Question

How do you solve\[\dfrac{x}{{2x + 1}} + \left( {\dfrac{1}{4}} \right) = \dfrac{2}{{2x + 1}}\] and find any extraneous solutions?

Answer 1

Hint: We need to solve the equation to get an extraneous solution, which is a root of a transformed equation that is not a root of the original equation because it was excluded from the domain of the original equation. To check whether it is an extraneous solution or not by substituting the value into the original equation.

Complete step by step solution:
The given algebraic expression is performed to find an extraneous solution whether it occurs or not.
\[\dfrac{x}{{2x + 1}} + \left( {\dfrac{1}{4}} \right) = \dfrac{2}{{2x + 1}}\]
Take LCM on both sides of the equation, we have
\[\dfrac{{4x}}{{4(2x + 1)}} + \left( {\dfrac{{1(2x + 1)}}{{4(2x + 1)}}} \right) = \dfrac{{2(4)}}{{4(2x + 1)}}\]
By performing multiplication on both sides by\[4(2x + 1)\], we get
\[4x + 2x + 1 = 8\]
To simplify the algebraic expression, we have
\[
  6x + 1 - 8 = 0 \\
  6x - 7 = 0 \;
 \]
 To find the value of \[x\],
\[
  6x = 7 \\
  x = \dfrac{7}{6} \;
 \]
Therefore, the value of \[x = \dfrac{7}{6}\] is not an extraneous solution.
So, the correct answer is “\[x = \dfrac{7}{6}\]”.

Note: To check whether it is an extraneous solution or not by substituting the value into the original equation.

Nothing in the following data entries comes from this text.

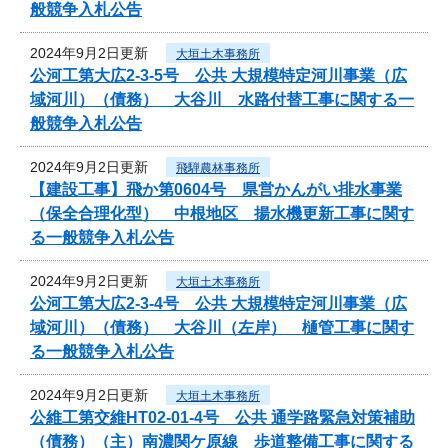
般競争入札公告
2024年9月2日更新
大垣土木事務所
公河工第大広2-3-5号 公共 大規模特定河川事業（広
域河川）（債務） 大谷川 水路付替工事に関する一
般競争入札公告
2024年9月2日更新
飛騨農林事務所
【建設工事】飛か第0604号 県営かんがい排水事業
（保全合理化型） 中根地区 揚水機更新工事に関す
る一般競争入札公告
2024年9月2日更新
大垣土木事務所
公河工第大広2-3-4号 公共 大規模特定河川事業（広
域河川）（債務） 大谷川（左岸） 樋管工事に関す
る一般競争入札公告
2024年9月2日更新
大垣土木事務所
公維工第交維HT02-01-4号 公共 通学路緊急対策補助
（債務）（主）南濃関ケ原線 歩道整備工事に関する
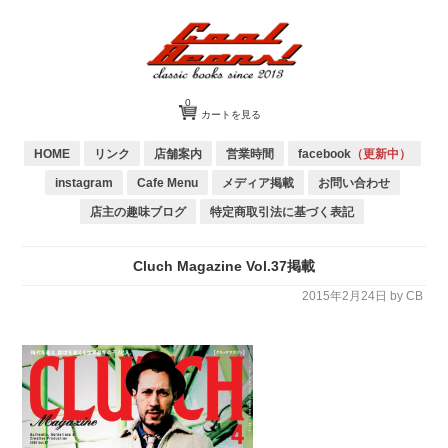
0
カートを見る
HOME
リンク
店舗案内
営業時間
facebook
（更新中）
instagram
Cafe Menu
メディア掲載
お問い合わせ
店主の趣味ブログ
特定商取引法に基づく表記
Cluch Magazine Vol.37掲載
2015年2月24日
by CB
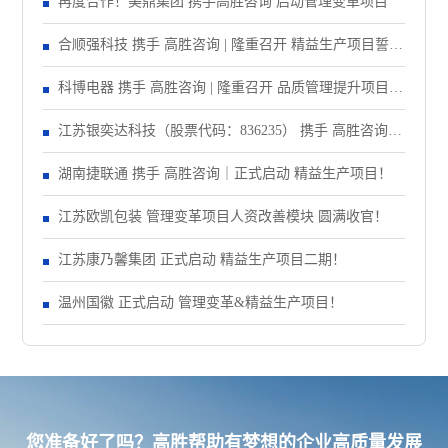
再度合作！美鼎集团 携手高胜咨询 启动管理变革项目
合顺强科技 携手 高胜咨询 | 隆重召开 精益生产项目誓师
大会！
科博电器 携手 高胜咨询 | 隆重召开 品质管理提升项目启
动大会！
江苏银奕达科技（股票代码：836235） 携手 高胜咨询｜
正式启动 管理变革项目
湖南捷联通 携手 高胜咨询｜正式启动 精益生产项目！
江苏欧凯包装 管理变革项目人资改善模块 圆满收官！
江苏康乃馨集团 正式启动 精益生产项目二期！
温州国徽 正式启动 管理变革&精益生产项目！
您准备好了吗？高胜帮助有梦想的企业高质量发展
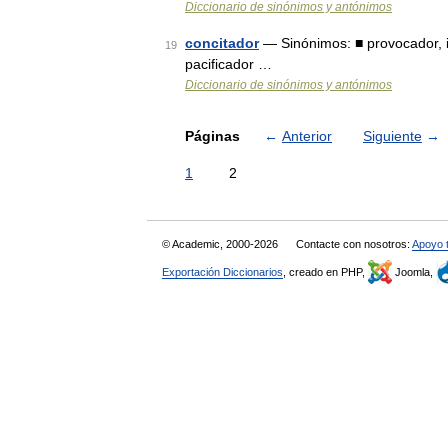
Diccionario de sinónimos y antónimos
concitador
— Sinónimos: ■ provocador, in
19
pacificador …
Diccionario de sinónimos y antónimos
Páginas
←
Anterior
Siguiente
→
1
2
© Academic, 2000-2026
Contacte con nosotros:
Apoyo 
Exportación Diccionarios
, creado en PHP,
Joomla,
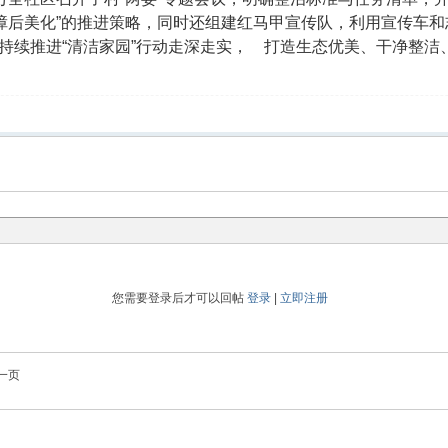
清障后美化”的推进策略，同时还组建红马甲宣传队，利用宣传车
持续推进“清洁家园”行动走深走实， 打造生态优美、干净整洁
您需要登录后才可以回帖
登录
|
立即注册
一页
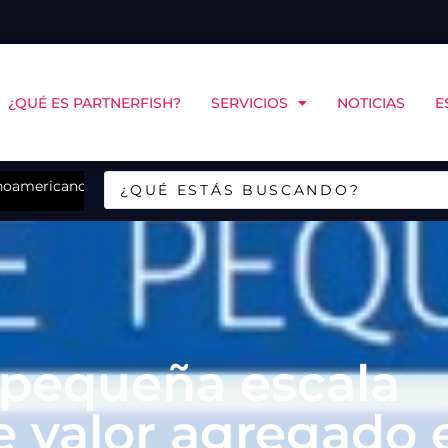
¿QUÉ ES PARTNERFISH?
SERVICIOS
NOTICIAS
E
 estrategia de crecimiento
Se inicia programa para potenciar la mitilicultura 
 pequeña escala
e valor agregado 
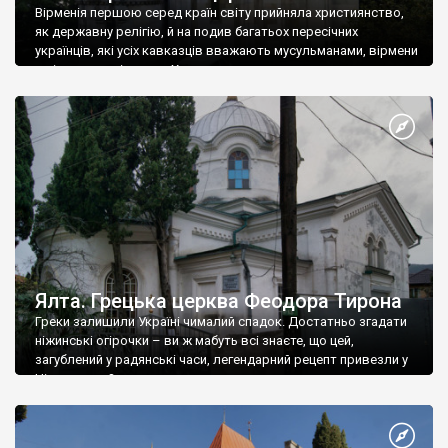
Вірменія першою серед країн світу прийняла християнство,
як державну релігію, й на подив багатьох пересічних
українців, які усіх кавказців вважають мусульманами, вірмени
є відданими вірянами Христа
Ялта. Грецька церква Феодора Тирона
Греки залишили Україні чималий спадок. Достатньо згадати
ніжинські огірочки – ви ж мабуть всі знаєте, що цей,
загублений у радянські часи, легендарний рецепт привезли у
Ніжин греки?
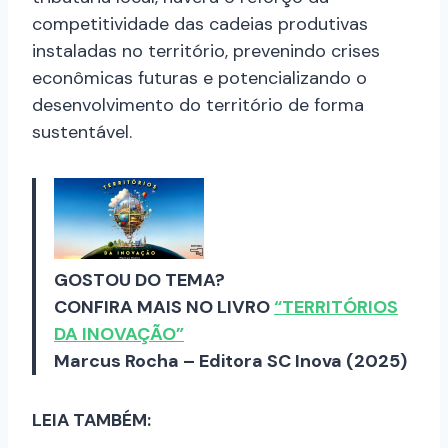
competitividade das cadeias produtivas
instaladas no território, prevenindo crises
econômicas futuras e potencializando o
desenvolvimento do território de forma
sustentável.
GOSTOU DO TEMA?
CONFIRA MAIS NO LIVRO
“TERRITÓRIOS
DA INOVAÇÃO”
Marcus Rocha – Editora SC Inova (2025)
LEIA TAMBÉM:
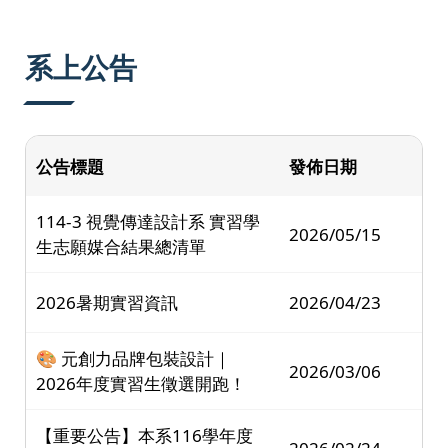
:::
系上公告
公告標題
發佈日期
114-3 視覺傳達設計系 實習學
2026/05/15
生志願媒合結果總清單
2026暑期實習資訊
2026/04/23
🎨 元創力品牌包裝設計｜
2026/03/06
2026年度實習生徵選開跑！
【重要公告】本系116學年度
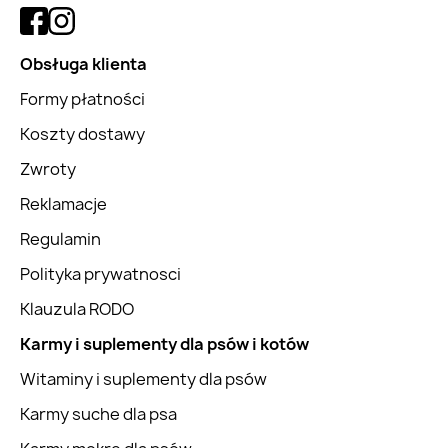
Obsługa klienta
Formy płatności
Koszty dostawy
Zwroty
Reklamacje
Regulamin
Polityka prywatnosci
Klauzula RODO
Karmy i suplementy dla psów i kotów
Witaminy i suplementy dla psów
Karmy suche dla psa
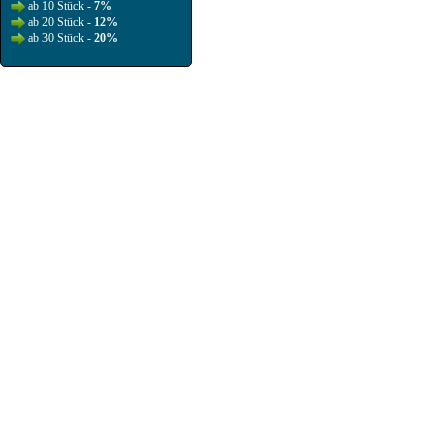
ab 10 Stück -
7%
ab 20 Stück -
12%
ab 30 Stück -
20%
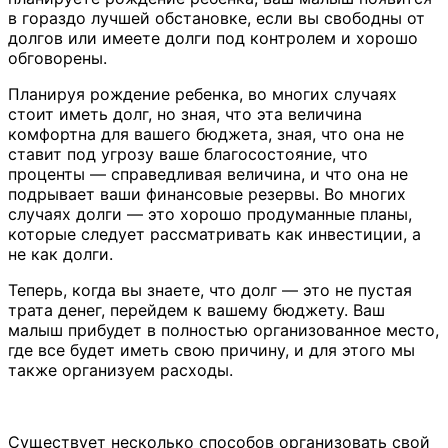
в гораздо лучшей обстановке, если вы свободны от
долгов или имеете долги под контролем и хорошо
обговорены.
Планируя рождение ребенка, во многих случаях
стоит иметь долг, но зная, что эта величина
комфортна для вашего бюджета, зная, что она не
ставит под угрозу ваше благосостояние, что
проценты — справедливая величина, и что она не
подрывает ваши финансовые резервы. Во многих
случаях долги — это хорошо продуманные планы,
которые следует рассматривать как инвестиции, а
не как долги.
Теперь, когда вы знаете, что долг — это не пустая
трата денег, перейдем к вашему бюджету. Ваш
малыш прибудет в полностью организованное место,
где все будет иметь свою причину, и для этого мы
также организуем расходы.
Существует несколько способов организовать свой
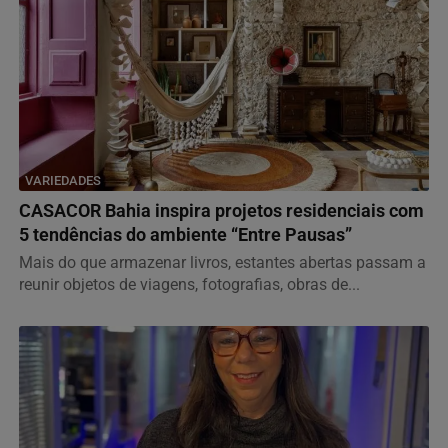
VARIEDADES
CASACOR Bahia inspira projetos residenciais com
5 tendências do ambiente “Entre Pausas”
Mais do que armazenar livros, estantes abertas passam a
reunir objetos de viagens, fotografias, obras de...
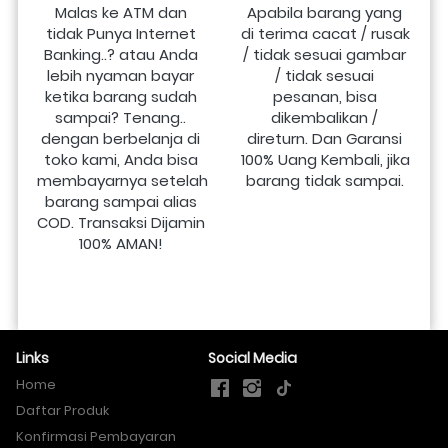
Malas ke ATM dan 
Apabila barang yang 
tidak Punya Internet 
di terima cacat / rusak 
Banking..? atau Anda 
/ tidak sesuai gambar 
lebih nyaman bayar 
/ tidak sesuai 
ketika barang sudah 
pesanan, bisa 
sampai? Tenang.. 
dikembalikan / 
dengan berbelanja di 
direturn. Dan Garansi 
toko kami, Anda bisa 
100% Uang Kembali, jika 
membayarnya setelah 
barang tidak sampai.
barang sampai alias 
COD. Transaksi Dijamin 
100% AMAN!
Links
Social Media
Home
Daftar Produk
Konfirmasi Pembayaran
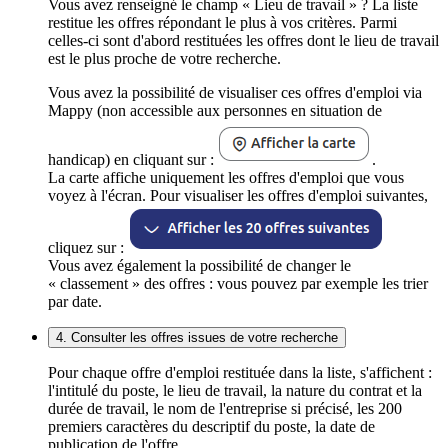
Vous avez renseigné le champ « Lieu de travail » ? La liste
restitue les offres répondant le plus à vos critères. Parmi
celles-ci sont d'abord restituées les offres dont le lieu de travail
est le plus proche de votre recherche.
Vous avez la possibilité de visualiser ces offres d'emploi via
Mappy (non accessible aux personnes en situation de
handicap) en cliquant sur :
.
La carte affiche uniquement les offres d'emploi que vous
voyez à l'écran. Pour visualiser les offres d'emploi suivantes,
cliquez sur :
Vous avez également la possibilité de changer le
« classement » des offres : vous pouvez par exemple les trier
par date.
4. Consulter les offres issues de votre recherche
Pour chaque offre d'emploi restituée dans la liste, s'affichent :
l'intitulé du poste, le lieu de travail, la nature du contrat et la
durée de travail, le nom de l'entreprise si précisé, les 200
premiers caractères du descriptif du poste, la date de
publication de l'offre.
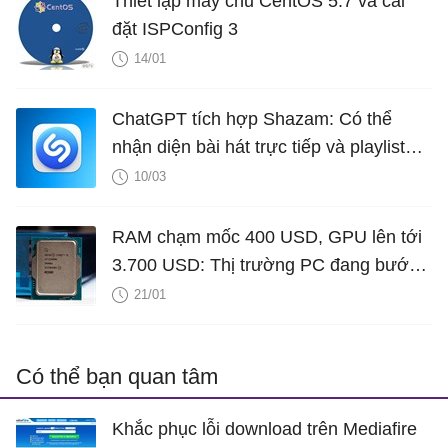
Thiết lập máy chủ CentOS 5.7 và cài
đặt ISPConfig 3
14/01
ChatGPT tích hợp Shazam: Có thể
nhận diện bài hát trực tiếp và playlist
ngay trong ứng dụng
10/03
RAM chạm mốc 400 USD, GPU lên tới
3.700 USD: Thị trường PC đang bước
vào cuộc khủng hoảng nghiêm trọng
21/01
Có thể bạn quan tâm
Khắc phục lỗi download trên Mediafire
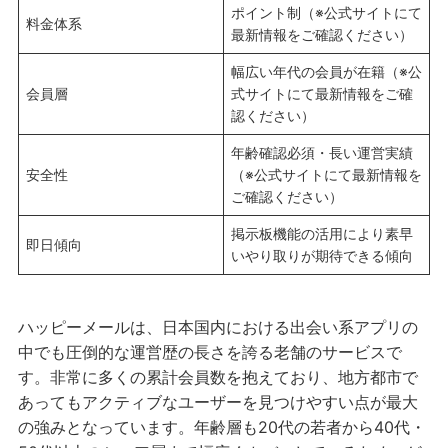
ポイント制（※公式サイトにて
料金体系
最新情報をご確認ください）
幅広い年代の会員が在籍（※公
会員層
式サイトにて最新情報をご確
認ください）
年齢確認必須・長い運営実績
安全性
（※公式サイトにて最新情報を
ご確認ください）
掲示板機能の活用により素早
即日傾向
いやり取りが期待できる傾向
ハッピーメールは、日本国内における出会い系アプリの
中でも圧倒的な運営歴の長さを誇る老舗のサービスで
す。非常に多くの累計会員数を抱えており、地方都市で
あってもアクティブなユーザーを見つけやすい点が最大
の強みとなっています。年齢層も20代の若者から40代・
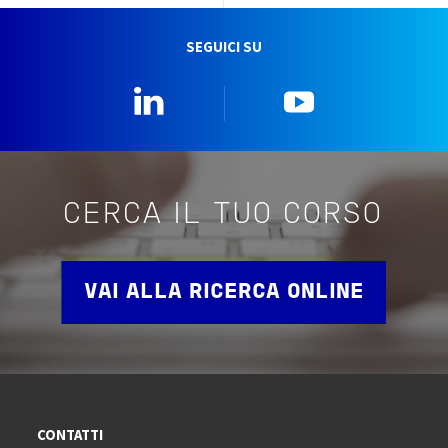
SEGUICI SU
Linkedin
YouTube
CERCA IL TUO CORSO
VAI ALLA RICERCA ONLINE
CONTATTI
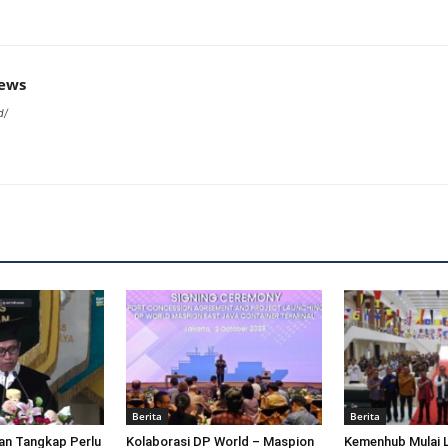
news
d/
Berita
Berita
an Tangkap Perlu
Kolaborasi DP World – Maspion
Kemenhub Mulai 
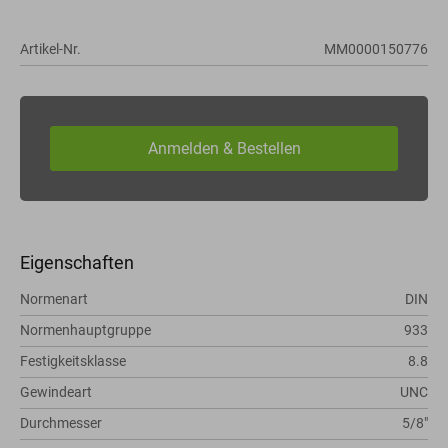
Artikel-Nr.
MM0000150776
Eigenschaften
Normenart
DIN
Normenhauptgruppe
933
Festigkeitsklasse
8.8
Gewindeart
UNC
Durchmesser
5/8"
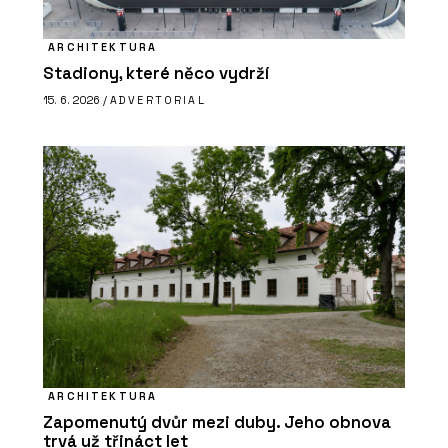
ARCHITEKTURA
Stadiony, které něco vydrží
15. 6. 2026 /
ADVERTORIAL
ARCHITEKTURA
Zapomenutý dvůr mezi duby. Jeho obnova
trvá už třináct let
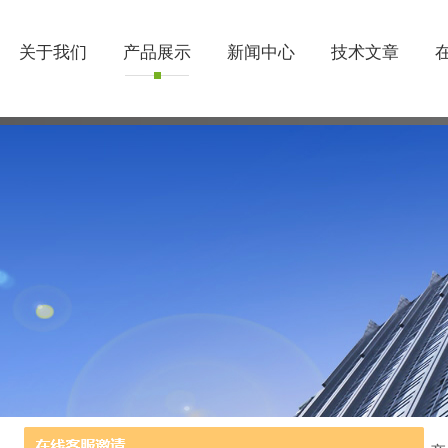
关于我们
产品展示
新闻中心
技术文章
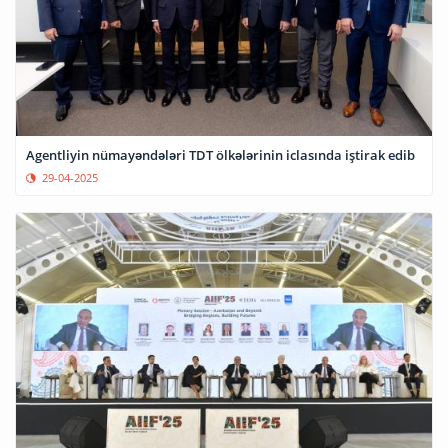
Agentliyin nümayəndələri TDT ölkələrinin iclasında iştirak edib
29-04-2025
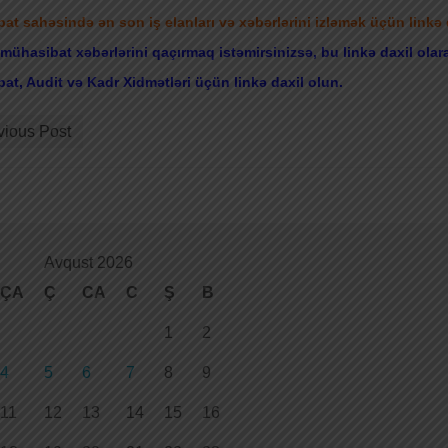
at sahəsində ən son iş elanları və xəbərlərini izləmək üçün linkə
mühasibat xəbərlərini qaçırmaq istəmirsinizsə, bu linkə daxil
at, Audit və Kadr Xidmətləri üçün linkə daxil olun.
vious Post
Avqust 2026
ÇA
Ç
CA
C
Ş
B
1
2
4
5
6
7
8
9
11
12
13
14
15
16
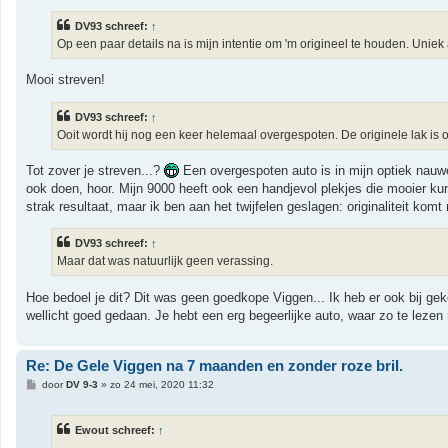
r
i
DV93 schreef:
↑
c
h
Op een paar details na is mijn intentie om 'm origineel te houden. Uniek als
t
Mooi streven!
DV93 schreef:
↑
Ooit wordt hij nog een keer helemaal overgespoten. De originele lak is o
Tot zover je streven...?
Een overgespoten auto is in mijn optiek nauwe
ook doen, hoor. Mijn 9000 heeft ook een handjevol plekjes die mooier ku
strak resultaat, maar ik ben aan het twijfelen geslagen: originaliteit ko
DV93 schreef:
↑
Maar dat was natuurlijk geen verassing.
Hoe bedoel je dit? Dit was geen goedkope Viggen... Ik heb er ook bij geke
wellicht goed gedaan. Je hebt een erg begeerlijke auto, waar zo te leze
Re: De Gele Viggen na 7 maanden en zonder roze bril.
B
door
DV 9-3
»
zo 24 mei, 2020 11:32
e
r
i
Ewout schreef:
↑
c
h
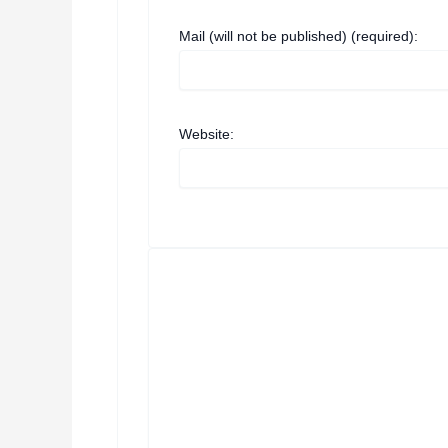
Mail (will not be published) (required):
Website:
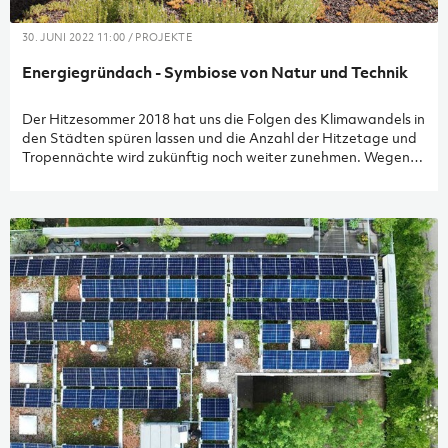
30. JUNI 2022 11:00 / PROJEKTE
Energiegründach - Symbiose von Natur und Technik
Der Hitzesommer 2018 hat uns die Folgen des Klimawandels in
den Städten spüren lassen und die Anzahl der Hitzetage und
Tropennächte wird zukünftig noch weiter zunehmen. Wegen
der überdurchschnittlich starken Erhitzung in den Städten
leiden dort die Menschen am meisten. Dieser sogenannte
«Wärmeinseleffekt» führt dazu, dass es in der Stadt bis zu 10
°C wärmer sein kann als im Umland.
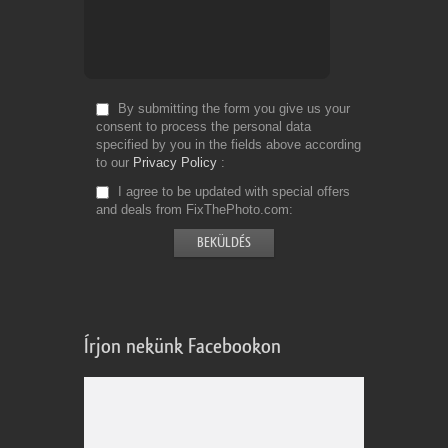
By submitting the form you give us your
consent to process the personal data
specified by you in the fields above according
to our
Privacy Policy
I agree to be updated with special offers
and deals from FixThePhoto.com
Írjon nekünk Facebookon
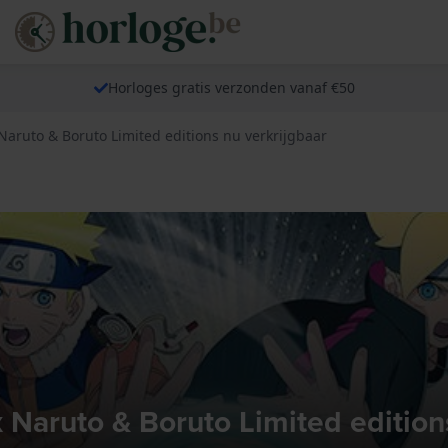
Horloges gratis verzonden vanaf €50
Naruto & Boruto Limited editions nu verkrijgbaar
 Naruto & Boruto Limited edition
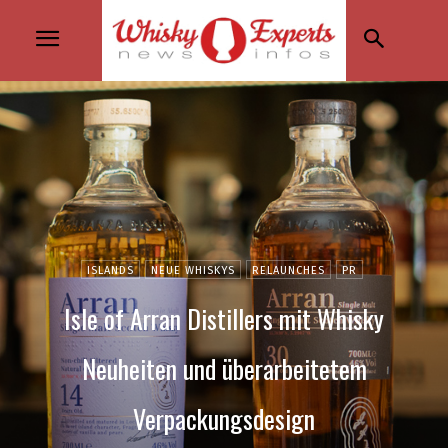
ISLANDS
NEUE WHISKYS
RELAUNCHES
PR
Isle of Arran Distillers mit Whisky
Neuheiten und überarbeitetem
Verpackungsdesign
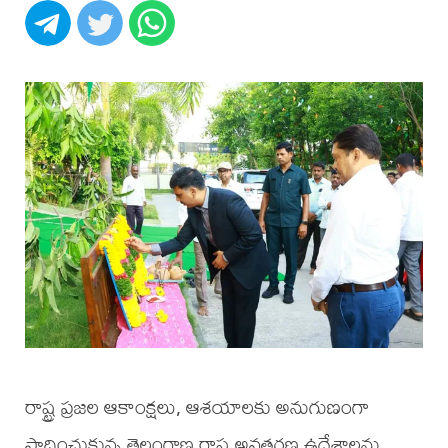
రాష్ట్ర ప్రజల ఆకాంక్షలు, ఆశయాలకు అనుగుణంగా
సాధించుకున్న తెలంగాణ రాష్ట్ర అవతరణ ఉద్దేశాలను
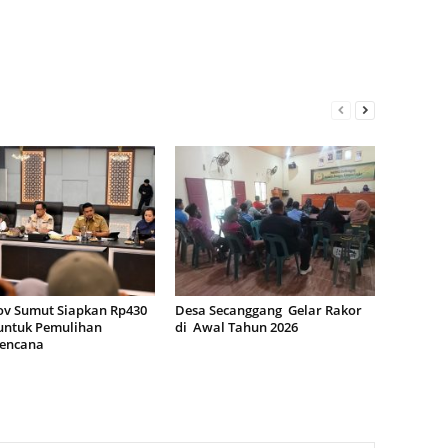
v Sumut Siapkan Rp430
Desa Secanggang Gelar Rakor
 untuk Pemulihan
di Awal Tahun 2026
encana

When the values are applied into the equation of both sides of is equal its extraneous otherwise not.
Hence, there is no extraneous solution

To determine if a solution is extraneous, we simply plug the solution into the original equation. If it makes a true statement, then it is not an extraneous solution.